O grande dilema francês, e português como bem sabemos, é que mesmo com este nível de carga fiscal o Estado é deficitário. Mesmo com todos os impostos que o Estado cobra aos franceses, o dinheiro que recebe não chega para as despesas. O drama é que Macron não tem condições de cumprir o que prometeu para acabar com violência sem que o futuro da França fique ainda mais comprometido. O grande problema da França, de Portugal, da maioria dos países da Europa ocidental e dos EUA, é que a dívida atingiu um tal valor que, para que a prestação dos serviços sociais não colapse, os Estados se estão a desfazer lentamente.

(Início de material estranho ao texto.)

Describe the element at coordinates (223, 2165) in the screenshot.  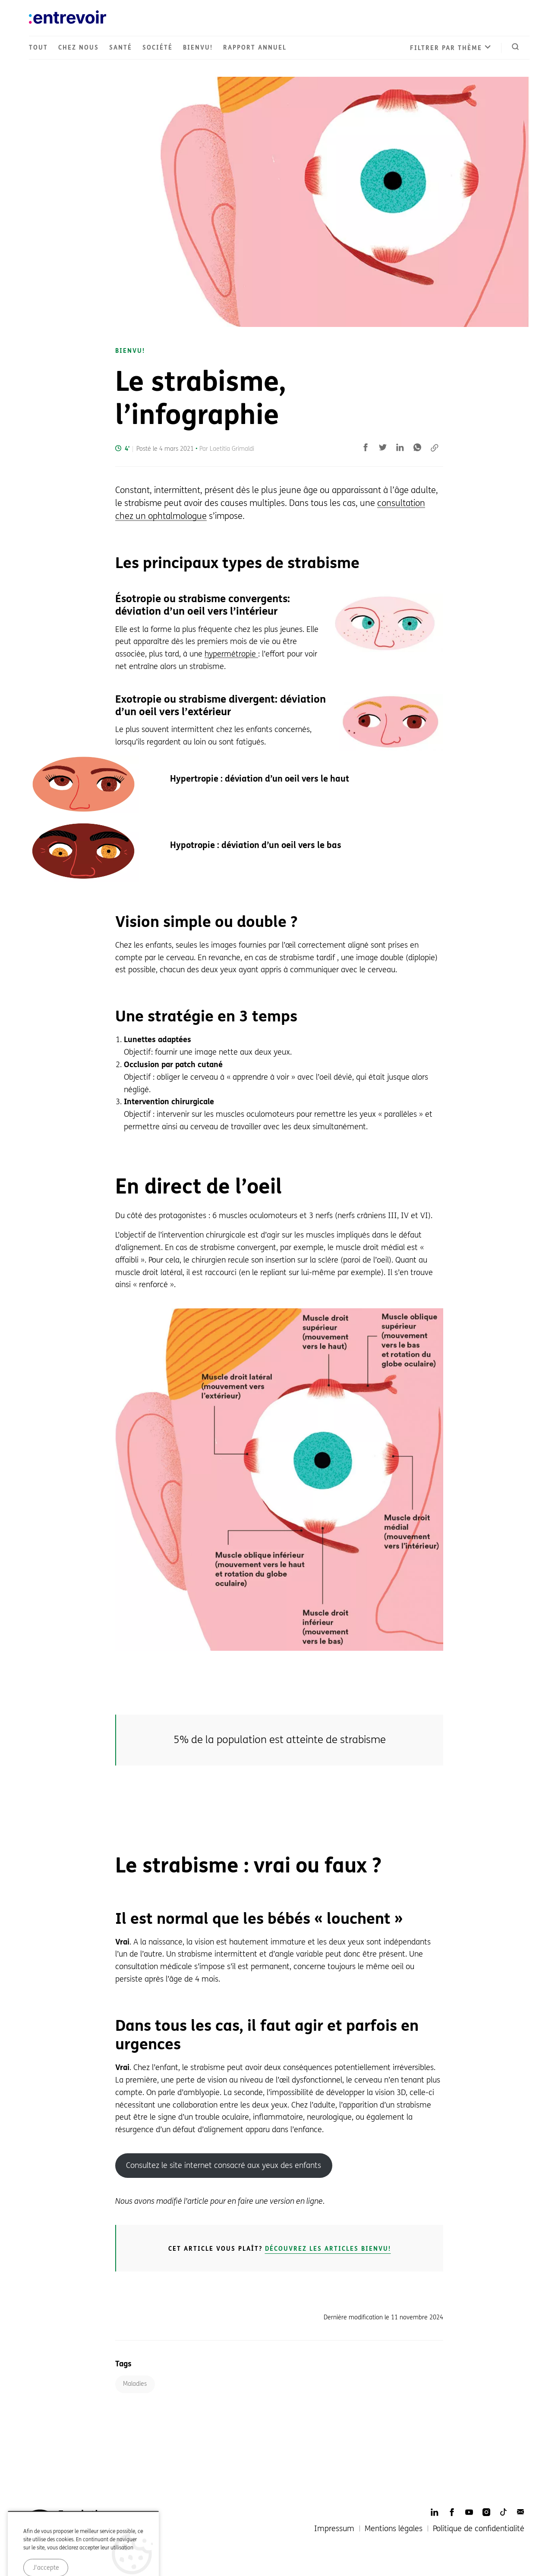 I see `Consultez le site internet consacré aux yeux des enfants` at that location.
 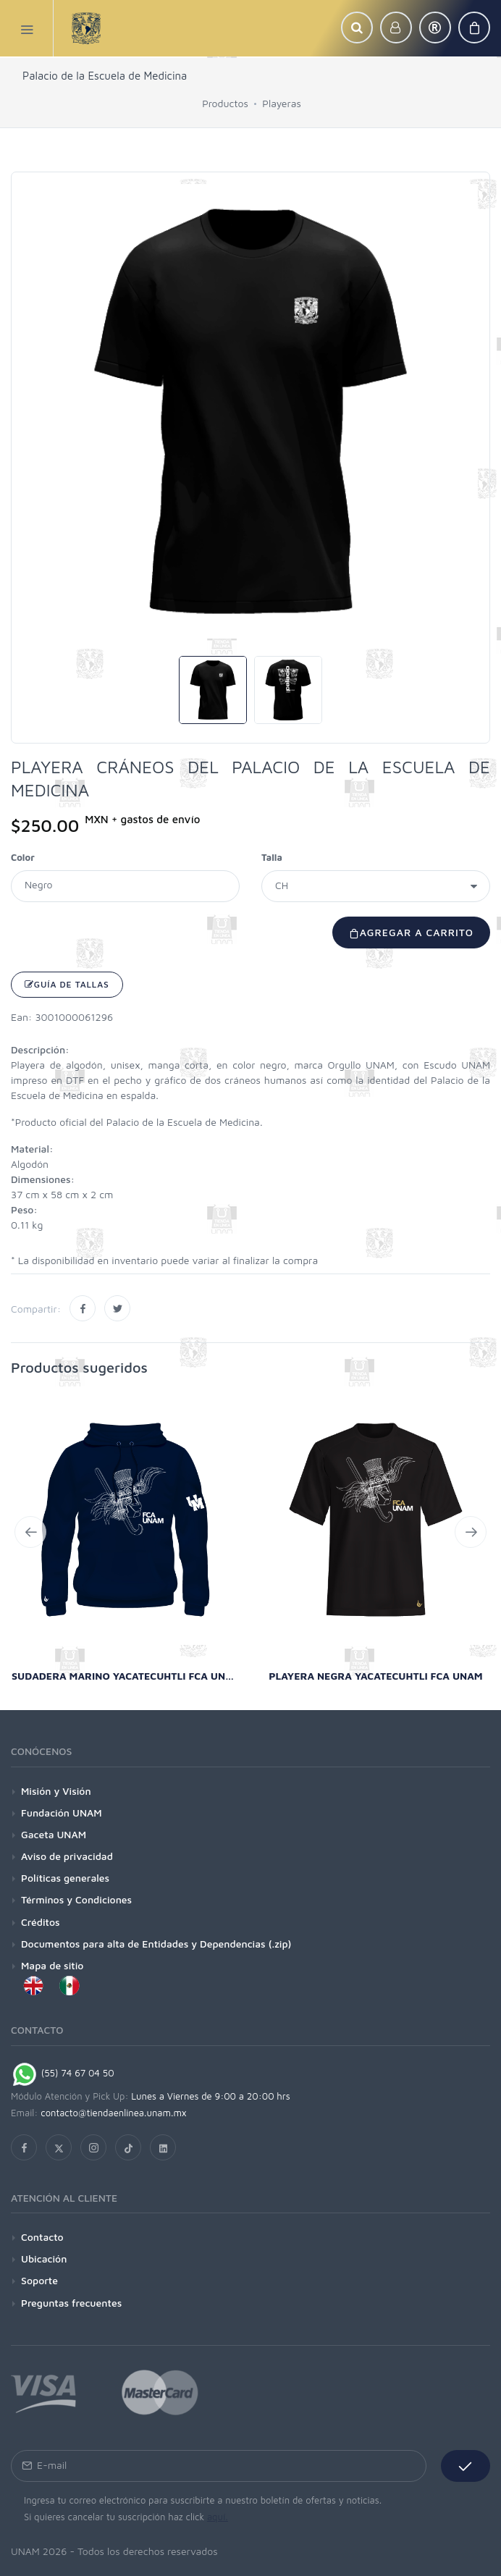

Até hoje foi-se comprando paz social com benesses. Infelizmente, e com um espaço de manobra cada vez mais pequeno, o mais certo é que muitos mais coletes amarelos sairão para as ruas. Porque neste ponto concreto dos impostos não há nenhuma secessão das elites. Todos estão de acordo. O problema resume-se ao simples facto de o dinheiro não chegar. E nem acredito que haja cegueira sobre este assunto. Ele é conhecido e reconhecido por todos. Simplesmente, chegámos ao salve-se quem puder. Os ricos fogem do país e os pobres saem para a rua, mas vivem todos o mesmo problema.
Se há secessão das elites é das que vivem coladas a empregos para a vida mesmo que à custa do erário público. Se há secessão das elites é das que vivem há tanto tempo nas cidades que acham normal e razoável tirar os animais dos provérbios. Das que defendem a imposição de taxas e impostos verdes sem considerarem um minuto sequer que são os mais pobres os principais prejudicados com uma política fiscal que os força a fazer o que essas elites fazem de bom grado e sem esforço de maior. O certo é que vivemos tempos complexos para os quais muitos procuram soluções simples. A primeira é a divisão dos cidadãos entre bons e maus. A segunda, a deslegitimação do poder eleito. O terceiro, a imposição do caos para o estabelecimento de uma nova ordem. O procedimento não é de agora: encontra-se descrito e explicado em qualquer livro de história do século XX.